About 40 percent of college students in the United States engage in binge drinking. A binge, as defined by the Centers for Disease Control and Prevention, is having several drinks – four for women and five for men – in a couple of hours. At Purdue, the most recent survey found its percentage slightly lower at 37 percent.

“By collaborating on this issue, comparing our experiences and learning from each other’s best practices, we believe we are much more likely to make meaningful and lasting progress than if each school attempts to tackle this critical issue on its own,” said Dartmouth College President Jim Yong Kim, a leader in the effort.

In addition to Purdue and Dartmouth, members of the collaborative include Boston, Cornell, Duke, Frostburg State, Northwestern, Ohio, Princeton, Stanford, Stony Brook and Wesleyan universities, the University of Wyoming and Sewanee: The University of the South. Additional universities and colleges will be accepted through May 20.

The group’s methodology was developed by the Institute for Healthcare Improvement in Cambridge, Mass., and is aimed at spreading and adapting knowledge to different settings in order to address a given problem or health concern. This model has already been used hundreds of times in medicine and public health.

A centerpiece of the methodology is its focus on measurement. Various measures will be developed to track the effort’s progress, in consultation with experts from across the country. Data will be shared and compared among participant institutions with the goal of lowering the rate of binge drinking.

Each institution will appoint dedicated teams composed of students and administrators to the collaborative, which will convene in June for the first of a series of face-to-face meetings that will take place every six months. In between those meetings, teams will share outcomes and implementation methods to assess which programs work, where they work and why, focusing principally on the evidence-based interventions developed in recent years that have been shown to be effective. There will be three collaborative learning sessions during the next year, after which the group expects to publish its findings.

“An issue as complex as binge drinking is ideal to take on through this collaborative process,” said Lloyd Provost, senior fellow to the Institute for Healthcare Improvement and a collaborative adviser. “The key to a successful collaborative is to effectively combine the subject matter experts’ knowledge with the local contextual knowledge of teams on college campuses.”

Close to 2,000 college students in the United States die each year from alcohol-related injuries – including motor vehicle accidents – and an estimated 600,000 students are injured while under the influence, according to research from the National Institute on Alcohol Abuse and Alcoholism. In addition, research has consistently shown that binge drinking often leads to sexual abuse and unsafe sex as well as academic problems.
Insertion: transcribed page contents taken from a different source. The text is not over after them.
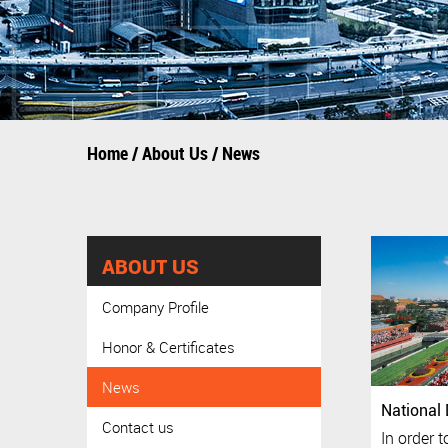
Home
/
About Us
/
News
ABOUT US
Company Profile
Honor & Certificates
News
National 
Contact us
In order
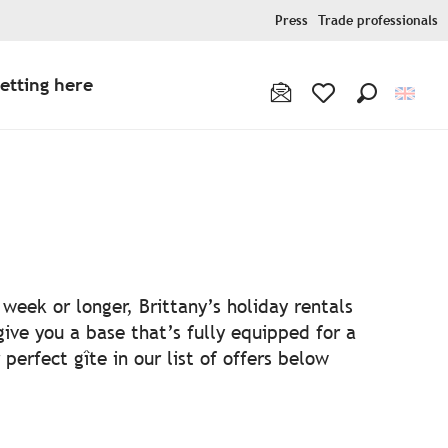
Press
Trade professionals
etting here
Search
Voir les favoris
week or longer, Brittany’s holiday rentals
ive you a base that’s fully equipped for a
perfect gîte in our list of offers below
Among the programs at Purdue is AlcoholEdu, which will be rolled out to all new undergraduate students in July. This online, confidential education course will provide students, whether they drink or not, with information to make well-informed decisions about alcohol and provide some simple strategies to help keep them and their friends safe. Colleges that have used AlcoholEdu have seen reduced alcohol-related negative consequences such as drunk driving, injuries and missed classes.

“Purdue’s offering of AlcoholEdu and the course’s effect will be comprehensively measured and reported,” said Lee Gordon, assistant vice president for student affairs.